In case it is not glaringly obvious to you, the bear rally is still alive. Fundamentals have taken a back seat as investors continue to buy into the recovery story.

The rationale goes like this – the stock market is a barometer for the future and investors buy stocks based on future earnings power. If there are indications the economy is about to turn the corner, it is wise to invest heavily six to nine months in advance.

For those sitting on the sidelines, the temptation is overpowering. On one hand, they have significant funds to deploy and are itching to get their hands on long-awaited profits (or at least to cover losses from 2008) but at the same time, grossly worried that the uptrend is about to reverse in a drastic manner.

Actually, throwing money back into the stock market and engaging in some momentum trading is fine provided there is an exit strategy. You have to check your greed, sell into the rally and apply stop-loss orders.
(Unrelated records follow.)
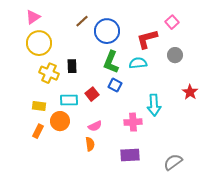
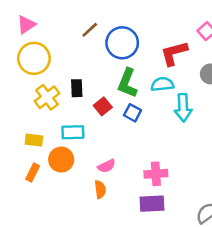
yellow cross: (49, 73) -> (47, 97), turned 30
red square: (92, 94) -> (103, 106), moved
cyan arrow: (154, 105) -> (183, 108), moved
pink cross: (133, 122) -> (156, 174), moved

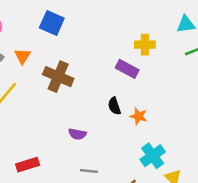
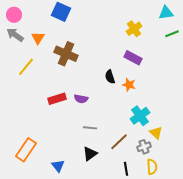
yellow cross: (145, 45) -> (134, 29), turned -35
purple rectangle: (127, 69) -> (133, 58), moved
red rectangle: (28, 165) -> (57, 99), moved

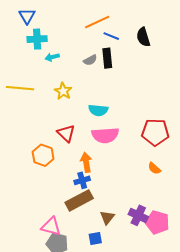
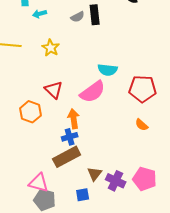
cyan semicircle: (98, 110) -> (108, 70), moved
pink semicircle: (105, 135) -> (93, 92), turned -32
purple cross: (138, 215) -> (116, 181), moved

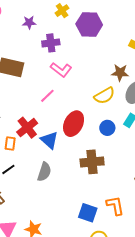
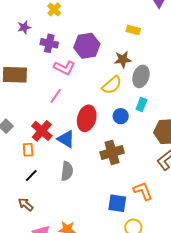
purple hexagon: (89, 24) -> (87, 46), moved
purple cross: (51, 43) -> (49, 43), turned 30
Bank of America reported first quarter results that eclipsed its achievements in the whole of 2008. Its champange performance was promptly offset by news that it was adding $6.4 billion to reserves for bad loans.

In view of the larger provision, investors should exercise greater caution going forward. Nevertheless, the bear rally refuses to die. For that, we have to salute Wall Street for engineering such a robust stock rally. Do not forget though, that in the same manner this logic-defying rally is created, the liquidity can exit in a flash if the big boys pull the stop.
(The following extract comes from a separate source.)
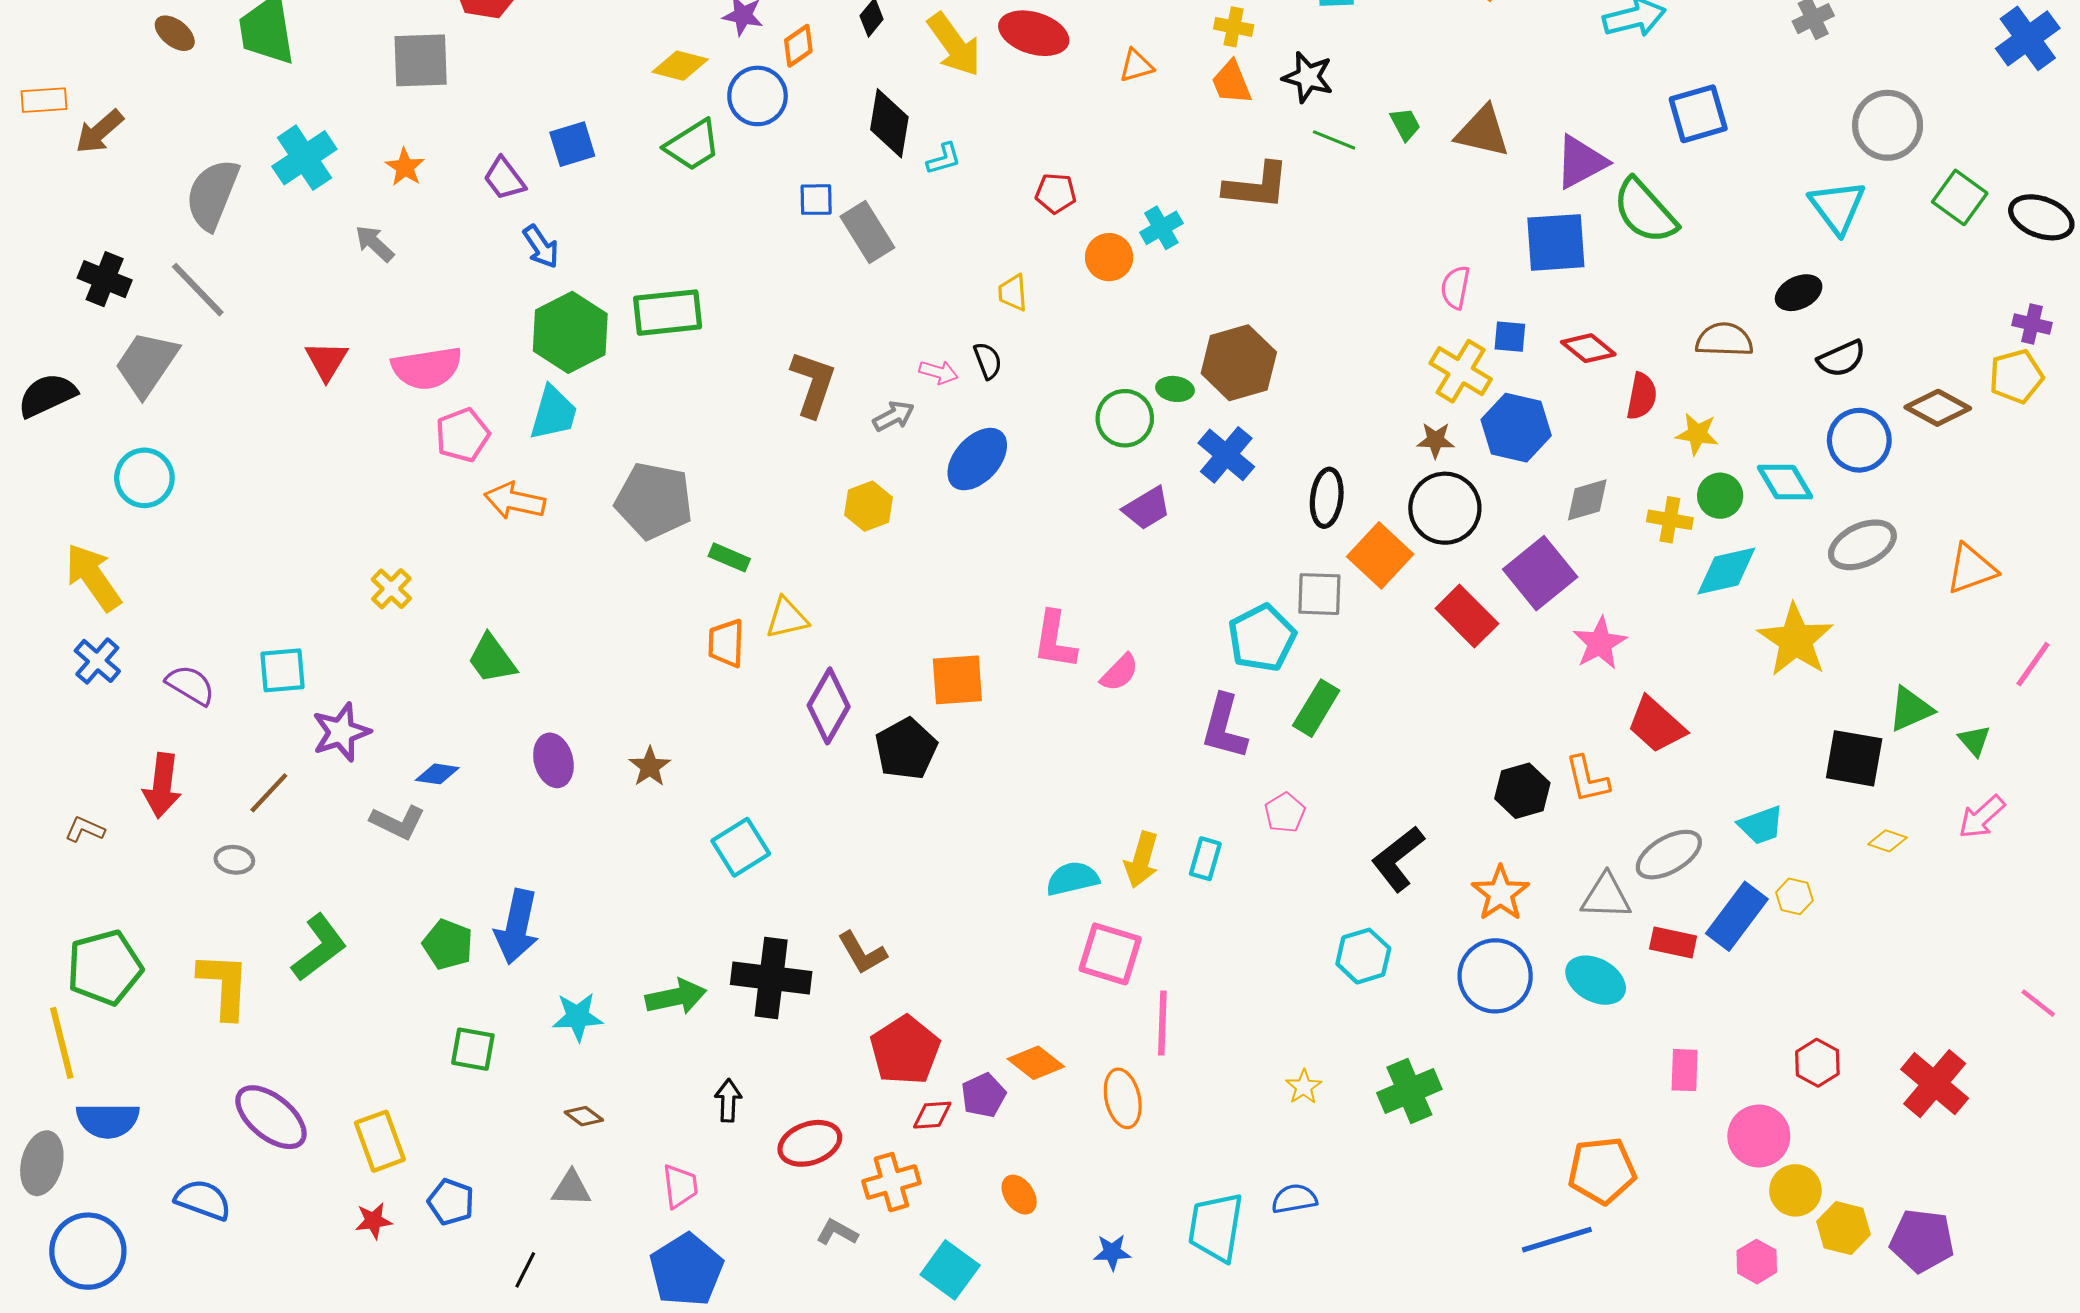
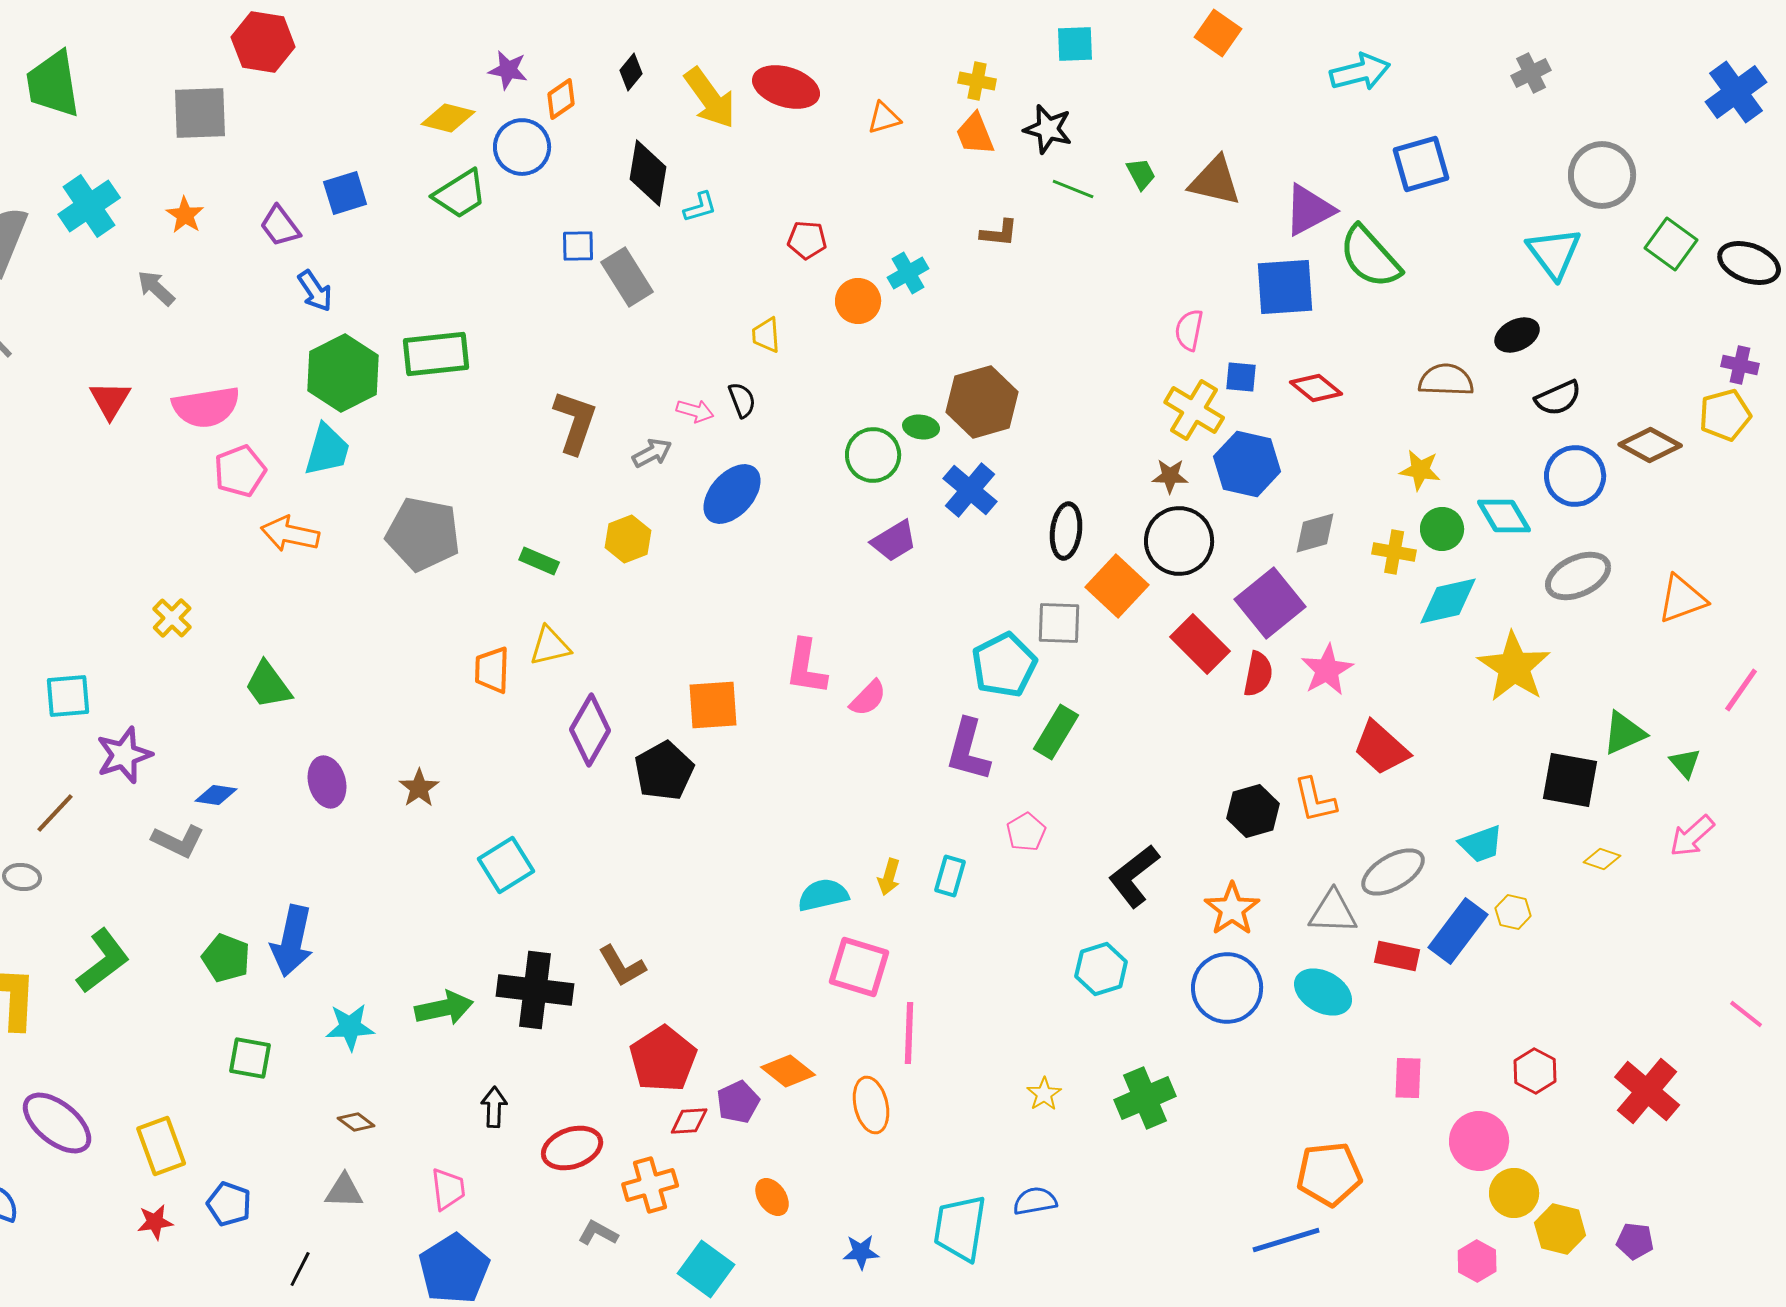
brown L-shape: (1257, 186) -> (999, 233), size x0.6
red semicircle: (1642, 396) -> (1258, 674), moved
green rectangle: (729, 557) -> (539, 561), moved
yellow arrow: (1142, 860) -> (889, 877), size x0.7
purple pentagon: (1922, 1241) -> (1635, 1241), size x0.6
Over the past weeks, financials have led the charge on Dow Jones and S&P 500 but in all honesty, toxic asets are still lurking in the dark corners and we have yet to experience the worst of bank losses. Right now, the bank sector is propped by some loose interpretation of accounting rules, government intervention, undisclosed banks stress test results, a possible return of uptick rule and calling back of shorts in brokerage accounts.

Toxic assets are set to get even more skunky if housing prices nosedive and more foreclosures ensue. There is little chance of the banks getting their house in order (excuse the pun) without stabilising the housing market. Whether you like it or not, home prices and mortgages are closely interwoven with the fate of financial institutions and US economy.

And to dampen the bear rally further, we have the “authoritative” bank analyst Meredith Whitney offering a discomfiting forecast of home prices falling another 30%. That will surely spell crippling losses ahead for US banks and mortgage lenders. I will not be surprised if the battleground is littered with more carcasses of large to mid-sized US banks before we see the light of day.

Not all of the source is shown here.